Smart Choice Accountancy

Life insurance in the UK – what to know?

Life insurance is designed to provide financial security for dependents in case of death of the main breadwinner. In perfect scenario, money obtained from the insurance should be enough to clear debts and mortgage of the deceased and provide a small consolation amount to the his or her relatives. There are a few types of life insurances in the UK.

Level term insurance

Basic and most common life insurance. The policy lasts for specific number of years, agreed with the insurer. If the insured person dies during pre-agreed period, the beneficiaries receive the lump sum from the policy. Monthly premiums stay at the same level and so does the amount the insurance covers for. This insurance is affordable for most people, has simple structure and can cover general expenses with paid out lump sum or be related to fixed debt like interest-only mortgage.

Decreasing-term life insurance

This is also referred to as mortgage protection, as it is widely used to cover a debt of mortgage.

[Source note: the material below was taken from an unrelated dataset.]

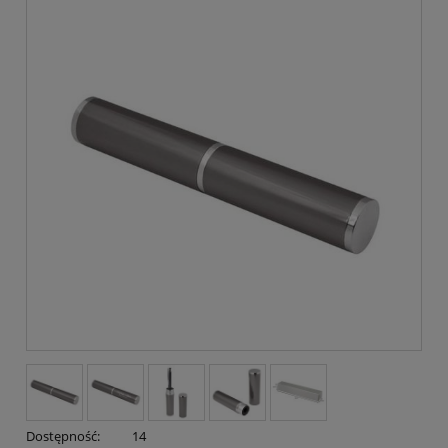
Dostępność:
14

Since mortgage decreases over time, so does the amount the breadwinner is covered for. Premiums in such insurances are typically cheaper than those in level policies. The aim of this insurance is to provide protection for dependents who won’t be able to pay rest of mortgage after the insured person dies. This insurance ends when the mortgage is fully paid.

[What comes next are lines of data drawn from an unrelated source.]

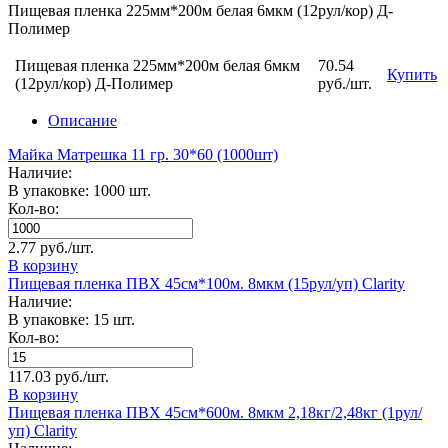
Пищевая пленка 225мм*200м белая 6мкм (12рул/кор) Д-
Полимер
Пищевая пленка 225мм*200м белая 6мкм
70.54
Купить
(12рул/кор) Д-Полимер
руб./шт.
Описание
Майка Матрешка 11 гр. 30*60 (1000шт)
Наличие:
В упаковке: 1000 шт.
Кол-во:
2.77 руб./шт.
В корзину
Пищевая пленка ПВХ 45см*100м. 8мкм (15рул/уп) Clarity
Наличие:
В упаковке: 15 шт.
Кол-во:
117.03 руб./шт.
В корзину
Пищевая пленка ПВХ 45см*600м. 8мкм 2,18кг/2,48кг (1рул/
уп) Clarity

Family income benefit insurance

The idea behind this policy is like in term one, but the difference lies in the structure of payments after the death of the insured person. Instead of providing a lump sum to the family, dependents receive regular income for the remaining term, on which the insurance was agreed for. This is useful for families, where there is one main earner. In case of his death, the standard of life of his relatives won’t necessarily have to decrease significantly. The only problem with this insurance is when the breadwinner dies at the end of term since the relatives won’t receive income for long time after his death.

Whole-of-life insurance

As the name suggests it is a policy that runs for the entire life of the insured person. Whenever he or she dies, dependents get a lump sum. Premiums in this insurance are high, since it is certain that the money the policy covered for would need to be paid out at some point. The lump sum can be used for general purposes, like organizing a funeral, but also for inheritance tax planning.